(Raw data)
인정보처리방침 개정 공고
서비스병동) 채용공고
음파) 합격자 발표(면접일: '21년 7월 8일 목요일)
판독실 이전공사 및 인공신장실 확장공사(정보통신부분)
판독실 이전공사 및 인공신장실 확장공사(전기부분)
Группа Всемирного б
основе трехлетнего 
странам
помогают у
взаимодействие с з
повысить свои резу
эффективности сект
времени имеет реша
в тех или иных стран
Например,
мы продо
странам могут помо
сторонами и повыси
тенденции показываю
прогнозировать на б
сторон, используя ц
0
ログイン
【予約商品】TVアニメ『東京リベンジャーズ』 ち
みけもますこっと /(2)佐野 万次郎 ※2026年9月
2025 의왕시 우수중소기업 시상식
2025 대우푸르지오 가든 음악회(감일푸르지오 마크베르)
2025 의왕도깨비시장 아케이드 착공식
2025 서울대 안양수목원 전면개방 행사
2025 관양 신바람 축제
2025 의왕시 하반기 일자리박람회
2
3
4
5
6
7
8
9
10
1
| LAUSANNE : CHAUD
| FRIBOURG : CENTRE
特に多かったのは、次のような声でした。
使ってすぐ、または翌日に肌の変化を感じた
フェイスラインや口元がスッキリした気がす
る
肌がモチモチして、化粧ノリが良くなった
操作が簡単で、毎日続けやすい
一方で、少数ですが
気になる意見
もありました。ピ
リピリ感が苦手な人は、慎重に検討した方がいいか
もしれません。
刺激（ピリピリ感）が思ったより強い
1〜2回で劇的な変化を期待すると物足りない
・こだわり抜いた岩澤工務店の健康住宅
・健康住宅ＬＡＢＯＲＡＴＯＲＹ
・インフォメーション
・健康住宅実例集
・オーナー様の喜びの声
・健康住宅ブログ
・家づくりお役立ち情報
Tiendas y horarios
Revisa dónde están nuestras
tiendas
==
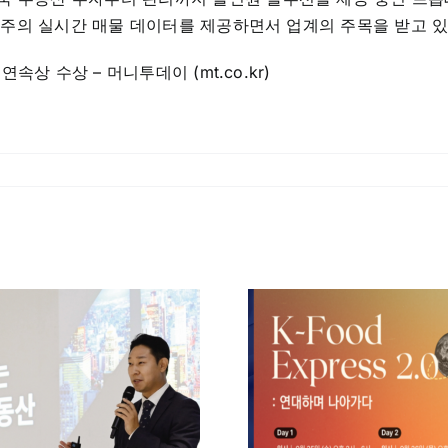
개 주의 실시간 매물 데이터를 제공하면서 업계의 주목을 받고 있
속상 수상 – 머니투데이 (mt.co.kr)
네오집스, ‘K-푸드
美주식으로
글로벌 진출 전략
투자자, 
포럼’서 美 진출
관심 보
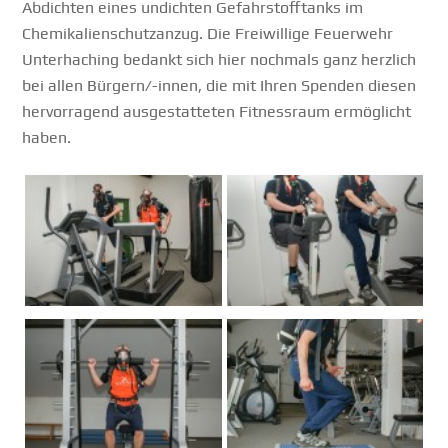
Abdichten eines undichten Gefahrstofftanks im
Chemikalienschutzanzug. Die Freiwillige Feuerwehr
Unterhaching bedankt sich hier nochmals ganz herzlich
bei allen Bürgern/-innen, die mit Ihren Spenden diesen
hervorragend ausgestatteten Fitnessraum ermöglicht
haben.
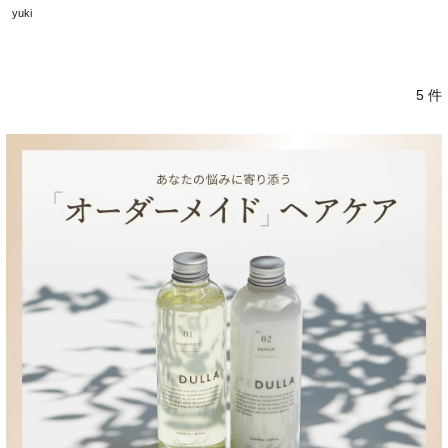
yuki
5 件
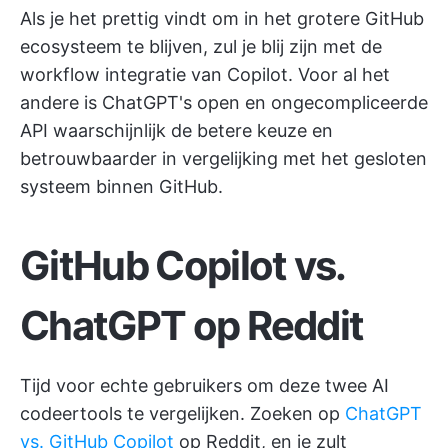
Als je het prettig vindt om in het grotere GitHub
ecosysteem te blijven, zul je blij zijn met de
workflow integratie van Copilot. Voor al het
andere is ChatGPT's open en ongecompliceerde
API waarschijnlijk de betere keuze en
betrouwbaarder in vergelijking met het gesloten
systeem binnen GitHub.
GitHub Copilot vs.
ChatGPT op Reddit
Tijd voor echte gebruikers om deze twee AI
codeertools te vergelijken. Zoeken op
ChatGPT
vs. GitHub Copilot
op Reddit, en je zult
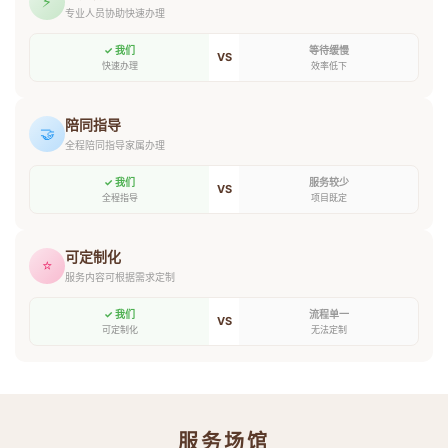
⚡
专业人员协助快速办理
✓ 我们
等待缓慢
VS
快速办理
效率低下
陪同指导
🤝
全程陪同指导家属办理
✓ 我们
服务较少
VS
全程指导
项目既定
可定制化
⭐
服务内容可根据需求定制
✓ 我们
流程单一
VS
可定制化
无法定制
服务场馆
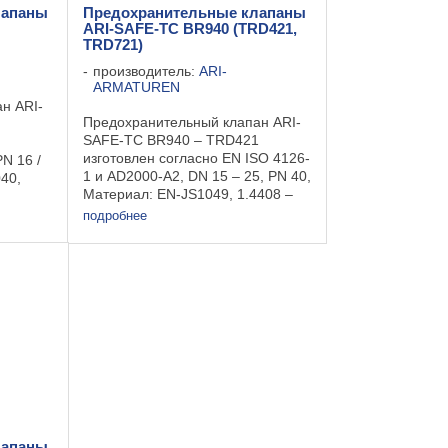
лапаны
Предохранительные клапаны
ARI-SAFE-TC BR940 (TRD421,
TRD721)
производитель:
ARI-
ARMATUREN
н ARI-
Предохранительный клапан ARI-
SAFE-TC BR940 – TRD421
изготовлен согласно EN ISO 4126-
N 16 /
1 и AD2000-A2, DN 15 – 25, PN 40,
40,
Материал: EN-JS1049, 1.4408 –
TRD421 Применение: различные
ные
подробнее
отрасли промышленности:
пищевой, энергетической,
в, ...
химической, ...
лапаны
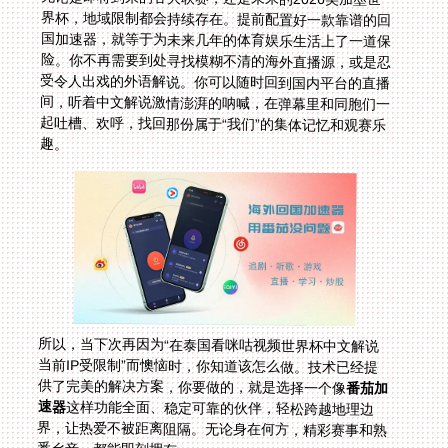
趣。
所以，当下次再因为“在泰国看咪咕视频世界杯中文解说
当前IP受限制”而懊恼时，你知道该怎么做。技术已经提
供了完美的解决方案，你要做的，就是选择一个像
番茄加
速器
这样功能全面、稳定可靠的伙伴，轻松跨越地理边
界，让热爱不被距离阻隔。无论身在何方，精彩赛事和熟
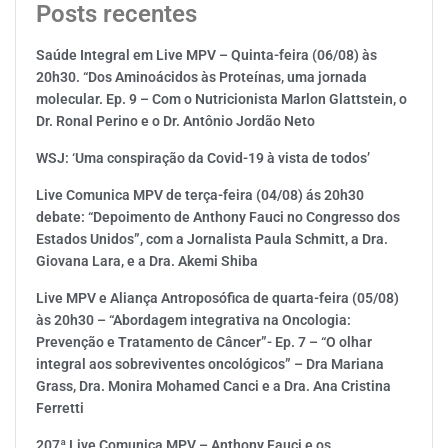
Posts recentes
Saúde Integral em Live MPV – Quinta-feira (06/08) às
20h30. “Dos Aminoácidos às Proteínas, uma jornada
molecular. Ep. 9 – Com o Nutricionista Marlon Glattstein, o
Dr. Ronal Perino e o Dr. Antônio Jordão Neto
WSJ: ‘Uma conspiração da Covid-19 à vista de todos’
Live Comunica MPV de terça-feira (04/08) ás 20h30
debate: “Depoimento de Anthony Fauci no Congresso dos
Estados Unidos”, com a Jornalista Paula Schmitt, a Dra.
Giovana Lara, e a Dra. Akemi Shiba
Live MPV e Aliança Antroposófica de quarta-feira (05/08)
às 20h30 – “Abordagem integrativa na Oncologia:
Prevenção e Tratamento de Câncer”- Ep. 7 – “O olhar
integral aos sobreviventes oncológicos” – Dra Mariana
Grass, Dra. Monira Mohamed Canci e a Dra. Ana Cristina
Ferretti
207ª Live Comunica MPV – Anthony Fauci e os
==
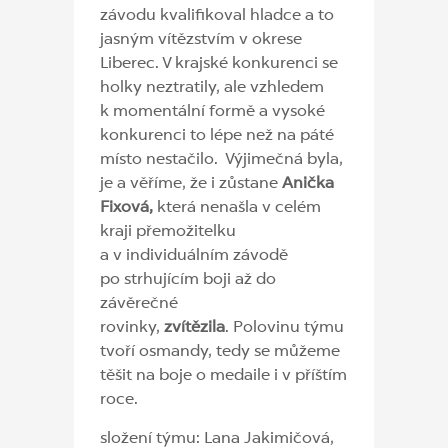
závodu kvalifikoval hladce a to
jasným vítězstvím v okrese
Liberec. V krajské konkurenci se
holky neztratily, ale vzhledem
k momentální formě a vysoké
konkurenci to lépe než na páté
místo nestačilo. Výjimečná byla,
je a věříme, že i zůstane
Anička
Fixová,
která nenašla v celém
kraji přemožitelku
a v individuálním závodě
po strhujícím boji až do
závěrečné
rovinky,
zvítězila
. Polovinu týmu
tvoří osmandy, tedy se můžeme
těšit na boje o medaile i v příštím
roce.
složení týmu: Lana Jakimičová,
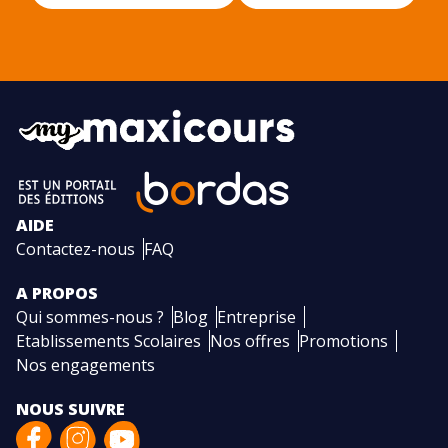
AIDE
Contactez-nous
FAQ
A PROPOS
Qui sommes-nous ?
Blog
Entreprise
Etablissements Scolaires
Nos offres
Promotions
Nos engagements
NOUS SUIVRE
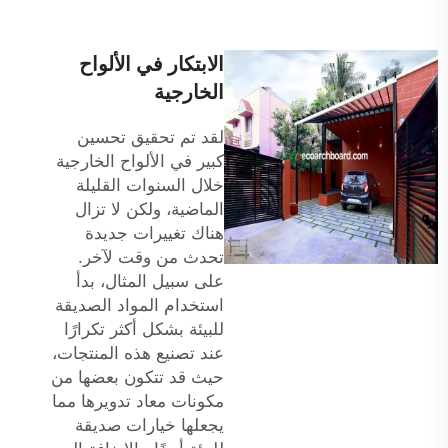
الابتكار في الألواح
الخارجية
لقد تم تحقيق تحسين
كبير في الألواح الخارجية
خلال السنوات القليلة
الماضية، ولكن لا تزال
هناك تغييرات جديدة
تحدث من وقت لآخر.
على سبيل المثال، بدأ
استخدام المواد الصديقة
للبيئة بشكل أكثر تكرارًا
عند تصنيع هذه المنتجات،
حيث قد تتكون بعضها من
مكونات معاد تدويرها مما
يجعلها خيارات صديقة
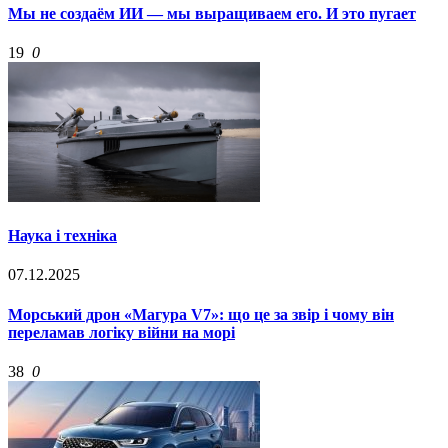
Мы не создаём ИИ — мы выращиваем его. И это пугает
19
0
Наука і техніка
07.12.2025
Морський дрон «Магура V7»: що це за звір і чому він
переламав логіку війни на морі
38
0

(Aim of the task) Treat the line with "kraji přemožitelku" as the start and the line with "عند تصنيع هذه المنتجات،" as the end, and return exactly that span of the data above, both ends included, without pictures.

(Solution to this exercise)
kraji přemožitelku
a v individuálním závodě
po strhujícím boji až do
závěrečné
rovinky,
zvítězila
. Polovinu týmu
tvoří osmandy, tedy se můžeme
těšit na boje o medaile i v příštím
roce.
složení týmu: Lana Jakimičová,
AIDE
Contactez-nous
FAQ
A PROPOS
Qui sommes-nous ?
Blog
Entreprise
Etablissements Scolaires
Nos offres
Promotions
Nos engagements
NOUS SUIVRE
الابتكار في الألواح
الخارجية
لقد تم تحقيق تحسين
كبير في الألواح الخارجية
خلال السنوات القليلة
الماضية، ولكن لا تزال
هناك تغييرات جديدة
تحدث من وقت لآخر.
على سبيل المثال، بدأ
استخدام المواد الصديقة
للبيئة بشكل أكثر تكرارًا
عند تصنيع هذه المنتجات،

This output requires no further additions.